■ ACTIVITY: Could you write out exactly, and only, the lines from the one containing "By Grazia@admin" through the last line of the data, leaving out all pictures?

+++ DATA UNDER STUDY +++

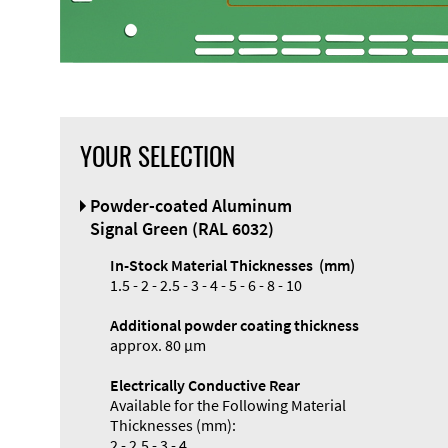
YOUR SELECTION
Powder-coated Aluminum
Signal Green (RAL 6032)
In-Stock Material Thicknesses (mm)
1.5 - 2 - 2.5 - 3 - 4 - 5 - 6 - 8 - 10
Additional powder coating thickness
approx. 80 µm
Electrically Conductive Rear
Available for the Following Material
Thicknesses (mm):
2 - 2.5 - 3 - 4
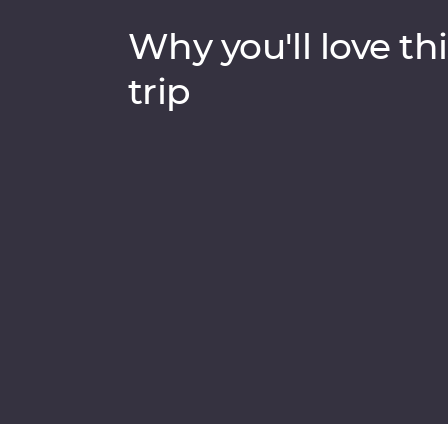
Why you'll love thi
trip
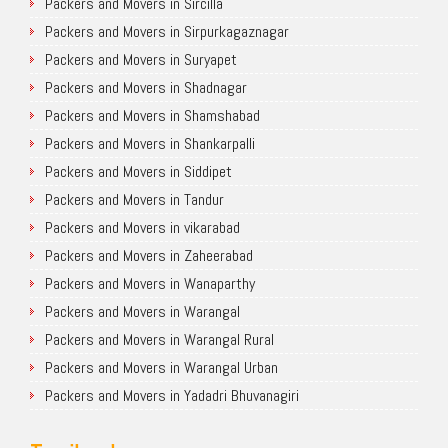
Packers and Movers in Sircilla
Packers and Movers in Sirpurkagaznagar
Packers and Movers in Suryapet
Packers and Movers in Shadnagar
Packers and Movers in Shamshabad
Packers and Movers in Shankarpalli
Packers and Movers in Siddipet
Packers and Movers in Tandur
Packers and Movers in vikarabad
Packers and Movers in Zaheerabad
Packers and Movers in Wanaparthy
Packers and Movers in Warangal
Packers and Movers in Warangal Rural
Packers and Movers in Warangal Urban
Packers and Movers in Yadadri Bhuvanagiri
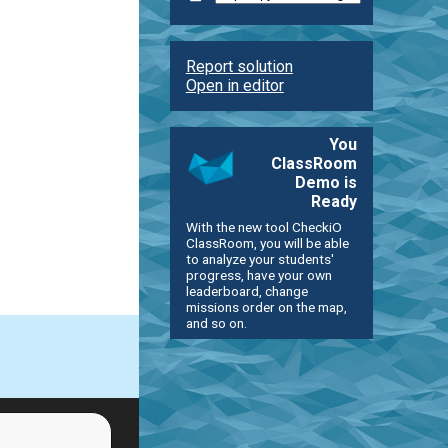
Report solution
Open in editor
You
ClassRoom
Demo is
Ready
With the new tool CheckiO
ClassRoom, you will be able
to analyze your students'
progress, have your own
leaderboard, change
missions order on the map,
and so on.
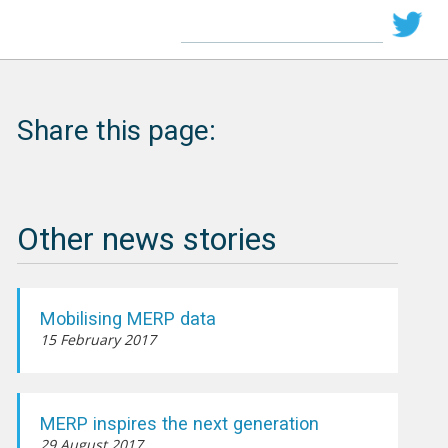
Share this page:
Other news stories
Mobilising MERP data
15 February 2017
MERP inspires the next generation
29 August 2017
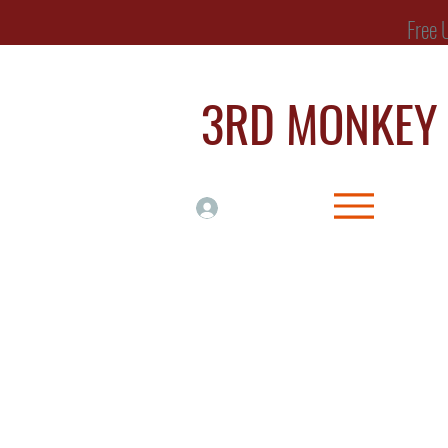
Free UK Delive
3RD MONKE
Log In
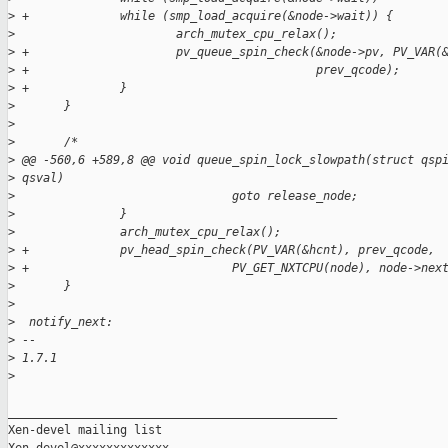
>
 +             while (smp_load_acquire(&node->wait)) {
>
                       arch_mutex_cpu_relax();
>
 +                     pv_queue_spin_check(&node->pv, PV_VAR(
>
 +                                         prev_qcode);
>
 +             }
>
       }
>
>
       /*
>
 @@ -560,6 +589,8 @@ void queue_spin_lock_slowpath(struct qsp
>
 qsval)
>
                               goto release_node;
>
               }
>
               arch_mutex_cpu_relax();
>
 +             pv_head_spin_check(PV_VAR(&hcnt), prev_qcode,
>
 +                             PV_GET_NXTCPU(node), node->nex
>
       }
>
>
  notify_next:
>
 -- 
>
 1.7.1
>
_______________________________________________

Xen-devel mailing list
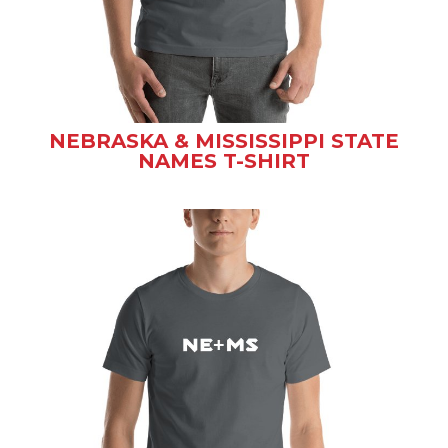
NEBRASKA & MISSISSIPPI STATE
NAMES T-SHIRT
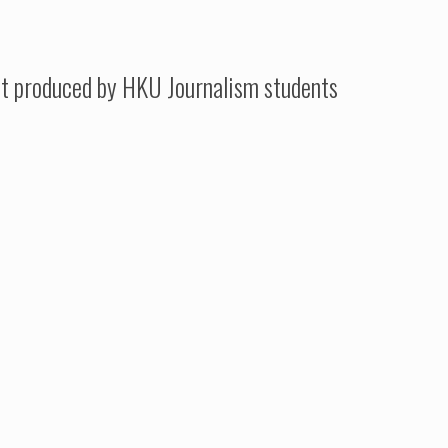
t produced by HKU Journalism students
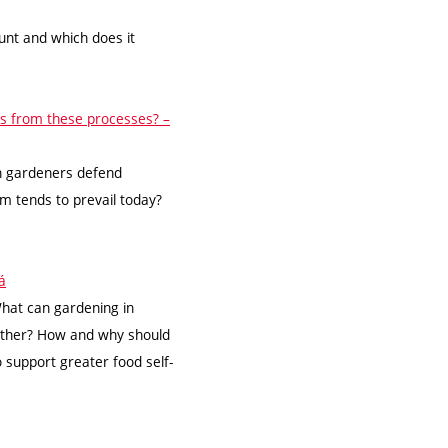
unt and which does it
ts from these processes? –
an gardeners defend
 tends to prevail today?
á
hat can gardening in
ether? How and why should
o support greater food self-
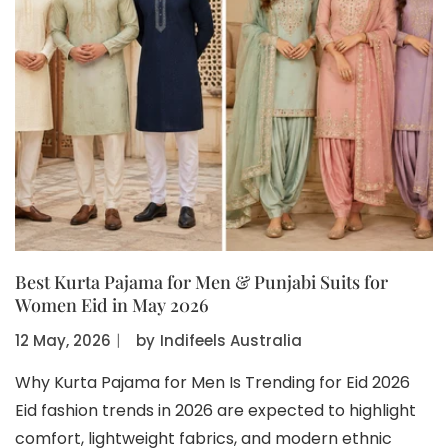
Best Kurta Pajama for Men & Punjabi Suits for
Women Eid in May 2026
12 May, 2026
〡
by
Indifeels Australia
Why Kurta Pajama for Men Is Trending for Eid 2026
Eid fashion trends in 2026 are expected to highlight
comfort, lightweight fabrics, and modern ethnic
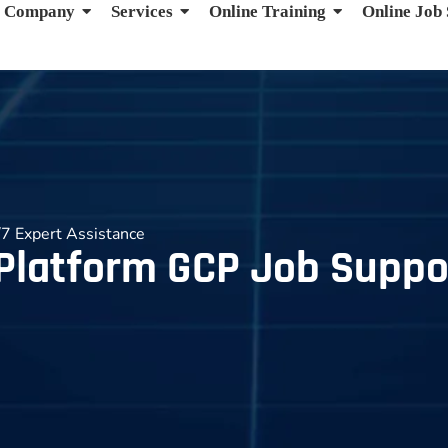
Company
Services
Online Training
Online Job
7 Expert Assistance
Platform GCP Job Suppor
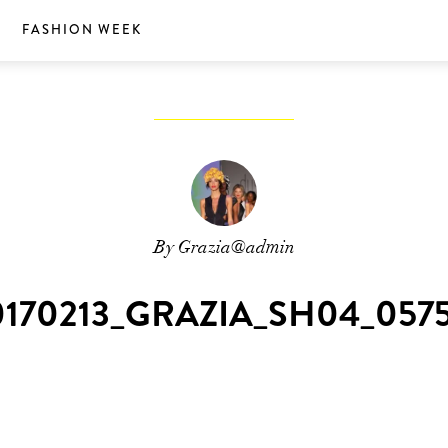
S
FASHION WEEK
By Grazia@admin
0170213_GRAZIA_SH04_0575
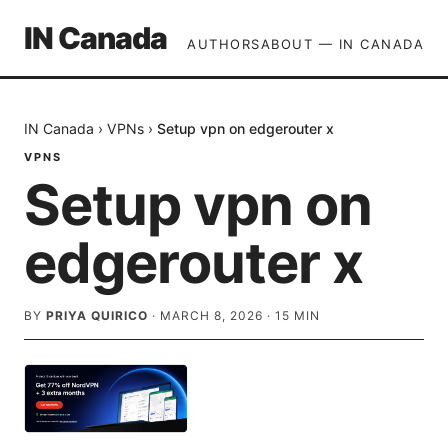
IN Canada
AUTHORS
ABOUT — IN CANADA
IN Canada
›
VPNs
›
Setup vpn on edgerouter x
VPNS
Setup vpn on
edgerouter x
BY
PRIYA QUIRICO
·
MARCH 8, 2026
·
15
MIN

+++

■ PROBLEM SOLUTION:
By Grazia@admin
0170213_GRAZIA_SH04_0575
IN Canada
AUTHORS
ABOUT — IN CANADA
IN Canada
›
VPNs
›
Setup vpn on edgerouter x
VPNS
Setup vpn on
edgerouter x
BY
PRIYA QUIRICO
·
MARCH 8, 2026
·
15
MIN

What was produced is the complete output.